Elijah wasn’t alone either, despite feeling like “the only [prophet] left” after fleeing the wrath of Jezebel and Ahab (1 Kings 19:10). Journeying through desert wilderness for forty days and forty nights, Elijah hid in a cave on Mount Horeb. But God called him back into service, telling him, “Go back the way you came, and go to the Desert of Damascus. When you get there, anoint Hazael king over Aram. Also, anoint Jehu son of Nimshi king over Israel, and anoint Elisha son of Shaphat from Abel Meholah to succeed you as prophet” (vv. 15–16).
God then assured him, “Yet I reserve seven thousand in Israel—all whose knees have not bowed down to Baal and whose mouths have not kissed him” (v. 18). As Elijah learned, while serving God we don’t serve alone. As God brings help, we’ll serve together.
What support has God recently sent when you were serving Him? Whom could you invite to serve with you to grow your ministry impact for God?
Dear God, when I feel alone while serving You, remind me that others are with me as we joyfully serve.

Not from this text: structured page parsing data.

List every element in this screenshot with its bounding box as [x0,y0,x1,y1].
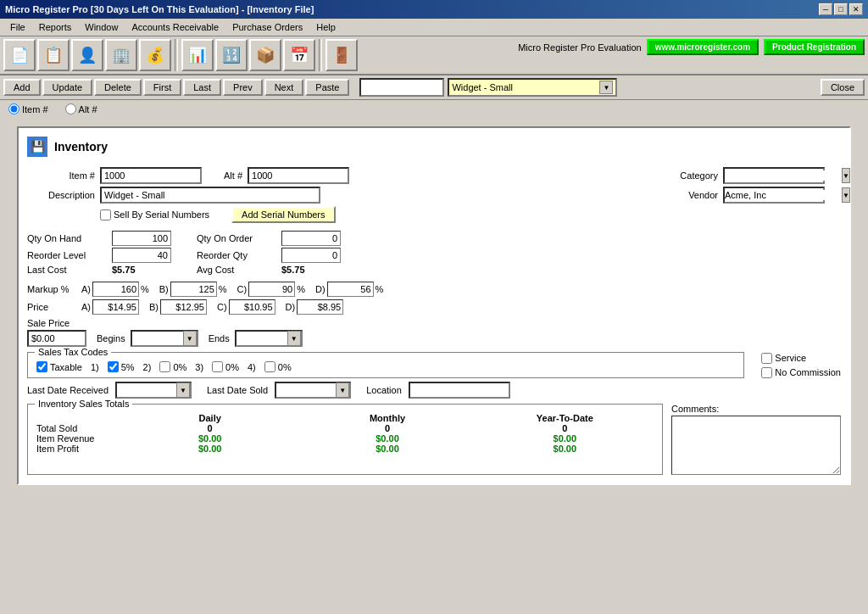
qty-on-order-input[interactable] [281,231,341,246]
ends-label: Ends [209,333,230,343]
ytd-profit: $0.00 [476,444,654,454]
add-serial-btn[interactable]: Add Serial Numbers [231,206,335,223]
menu-po[interactable]: Purchase Orders [225,20,309,34]
category-dropdown-btn[interactable]: ▼ [842,168,850,183]
ends-combo[interactable]: ▼ [235,330,303,347]
restore-btn[interactable]: □ [834,3,848,15]
website-btn[interactable]: www.microregister.com [647,39,759,55]
prev-btn[interactable]: Prev [223,79,263,96]
markup-a-input[interactable] [92,282,139,297]
qty-on-hand-input[interactable] [112,231,171,246]
inv-toolbar-btn[interactable]: 📋 [37,39,70,71]
last-date-received-combo[interactable]: ▼ [115,382,192,399]
sales-tax-row: Taxable 1) 5% 2) 0% 3) 0% [36,361,735,372]
monthly-header: Monthly [298,413,476,423]
calc-toolbar-btn[interactable]: 🔢 [215,39,248,71]
radio-item-label: Item # [22,104,48,114]
exit-toolbar-btn[interactable]: 🚪 [326,39,358,71]
history-toolbar-btn[interactable]: 📅 [283,39,315,71]
close-btn[interactable]: ✕ [849,3,863,15]
sale-price-input[interactable] [27,330,86,347]
last-btn[interactable]: Last [183,79,221,96]
menu-reports[interactable]: Reports [32,20,79,34]
taxable-check[interactable]: Taxable [36,361,82,372]
markup-section: Markup % A) % B) % C) % D) [27,282,841,315]
service-check[interactable]: Service [761,353,841,364]
begins-arrow[interactable]: ▼ [183,331,197,346]
markup-d-input[interactable] [327,282,374,297]
price-b-input[interactable] [160,299,207,315]
menu-window[interactable]: Window [78,20,125,34]
service-label: Service [775,353,806,363]
toolbar-sep [175,39,178,71]
price-a-label: A) [81,302,91,312]
main-area: 💾 Inventory Item # Alt # Description [0,118,868,494]
sales-totals-title: Inventory Sales Totals [35,399,132,409]
search-combo-arrow[interactable]: ▼ [599,81,613,94]
radio-item-num[interactable]: Item # [8,103,48,114]
sales-toolbar-btn[interactable]: 💰 [139,39,171,71]
sale-price-label: Sale Price [27,318,70,328]
vendor-input[interactable] [725,190,842,200]
vend-toolbar-btn[interactable]: 🏢 [105,39,137,71]
menu-help[interactable]: Help [309,20,342,34]
po-toolbar-btn[interactable]: 📦 [249,39,281,71]
price-a-input[interactable] [92,299,139,315]
daily-total-sold: 0 [121,423,298,433]
price-c-input[interactable] [229,299,275,315]
cust-toolbar-btn[interactable]: 👤 [71,39,103,71]
markup-c-cell: C) % [237,282,305,297]
title-controls: ─ □ ✕ [819,3,863,15]
minimize-btn[interactable]: ─ [819,3,832,15]
reports-toolbar-btn[interactable]: 📊 [181,39,214,71]
vendor-dropdown-btn[interactable]: ▼ [842,187,850,203]
location-input[interactable] [409,382,510,399]
last-date-received-arrow[interactable]: ▼ [176,382,190,398]
delete-btn[interactable]: Delete [94,79,142,96]
menu-ar[interactable]: Accounts Receivable [125,20,225,34]
reg-btn[interactable]: Product Registration [764,39,865,55]
last-date-sold-arrow[interactable]: ▼ [336,382,349,398]
comments-input[interactable] [671,416,841,475]
first-btn[interactable]: First [143,79,181,96]
title-text: Micro Register Pro [30 Days Left On This… [5,4,314,14]
tax-code4-check[interactable]: 0% [264,361,292,372]
category-input[interactable] [725,170,842,181]
sale-price-input-row: Begins ▼ Ends ▼ [27,330,841,347]
tax-code1-check[interactable]: 5% [108,361,135,372]
ends-arrow[interactable]: ▼ [287,331,301,346]
menu-file[interactable]: File [3,20,32,34]
reorder-level-input[interactable] [112,248,171,263]
price-d-input[interactable] [297,299,343,315]
comments-section: Comments: [671,404,841,475]
last-date-sold-combo[interactable]: ▼ [275,382,351,399]
search-input[interactable] [359,78,444,97]
item-num-input[interactable] [100,167,202,184]
markup-row: Markup % A) % B) % C) % D) [27,282,841,297]
update-btn[interactable]: Update [42,79,92,96]
taxable-label: Taxable [50,362,82,372]
description-input[interactable] [100,187,320,204]
panel-title: 💾 Inventory [27,137,841,157]
add-btn[interactable]: Add [3,79,41,96]
begins-combo[interactable]: ▼ [131,330,198,347]
tax-code3-check[interactable]: 0% [212,361,239,372]
alt-num-input[interactable] [248,167,349,184]
search-combo[interactable]: Widget - Small ▼ [448,78,617,97]
last-date-sold-label: Last Date Sold [207,385,268,395]
tax-code2-check[interactable]: 0% [159,361,186,372]
next-btn[interactable]: Next [264,79,304,96]
markup-b-input[interactable] [170,282,217,297]
markup-c-input[interactable] [248,282,295,297]
sell-by-serial-check[interactable]: Sell By Serial Numbers [100,209,209,220]
sales-totals-group: Inventory Sales Totals Daily Monthly Yea… [27,404,663,475]
radio-row: Item # Alt # [0,100,868,118]
markup-b-label: B) [159,284,169,294]
reorder-qty-input[interactable] [281,248,341,263]
ytd-total-sold: 0 [476,423,654,433]
paste-btn[interactable]: Paste [305,79,349,96]
close-action-btn[interactable]: Close [821,79,865,96]
radio-alt-num[interactable]: Alt # [65,103,97,114]
file-toolbar-btn[interactable]: 📄 [3,39,36,71]
no-commission-check[interactable]: No Commission [761,367,841,378]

As we look at the story of Elijah’s flight from the threats of Jezebel (1 Kings 19:1–9), we see similarities to Moses’ experiences. Just like Moses, Elijah fled from a ruler who intended to kill him (Exodus 2:15; 1 Kings 19:3). Elijah spent forty days journeying to Horeb, the mountain of God (also known as Mount Sinai), and Moses spent forty days on the same mountain (1 Kings 19:8; Exodus 24:18; 34:28). Both prophets met God there on Mount Horeb (1 Kings 19:11; Exodus 24:12–18). When Elijah arrived, he covered his face with his garment, protecting himself (1 Kings 19:13), similar to Moses’ being protected by the rock as God passed by (Exodus 33:21–22). The NIV Application Commentary notes: “The narrative intentionally makes Elijah a prophet like Moses.”